Smiling indulgently, I said, “You are such a drama queen! What’s not your fault?”

She hesitated. “Your SmartTV. It’s not my fault,” she repeated.

I stared at her for a while, in the same way you might if someone said, “You’ve just won a billion dollars!”

“I never touched it, I swear, I was just dusting the DVD rack and then suddenly there was a loud crack and then the lights all went out and it never came back on, though I’ve tried turning it on but really, I don’t know why people expect me to know how these things work, so it’s really not my fault, please don’t yell at me,” Saffy babbled.

I felt a little faint and it took a while for the world to stop swaying. “It’s broken?” I finally managed to whisper. “But...how? It was all working fine when I left.”

Just in case I’d missed the point the first time round, Saffy said, “It wasn’t my fault. I’m sorry.” She later told Amanda that I looked as if someone had just told me that Oprah had died.

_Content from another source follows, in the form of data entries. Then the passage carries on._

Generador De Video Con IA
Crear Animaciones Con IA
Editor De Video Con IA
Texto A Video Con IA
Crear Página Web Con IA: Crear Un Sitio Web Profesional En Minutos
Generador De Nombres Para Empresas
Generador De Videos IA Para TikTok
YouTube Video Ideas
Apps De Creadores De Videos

“The fuse is gone,” the Starhub man said sympathetically. He’d come over almost immediately after I placed a 911 call. “We’ll have to replace it.”

“But what about all the shows I’ve already recorded?” I moaned. “Oh dear God, I had two seasons of Victoria’s Secret on it!”

“Hopefully, the hard drive is intact, lah!” he said. He had the bed-side manner of a schnauzer. It was a great comfort.

The days since have been impossible. There’s nothing to watch on TV, just the local channels and I have to endure all the painful commercials that I normally happily fast forward. And I have to stay up late to watch shows that I normally record. I just can’t help but wonder how other people do it. “They have lives,” Amanda said unkindly this morning.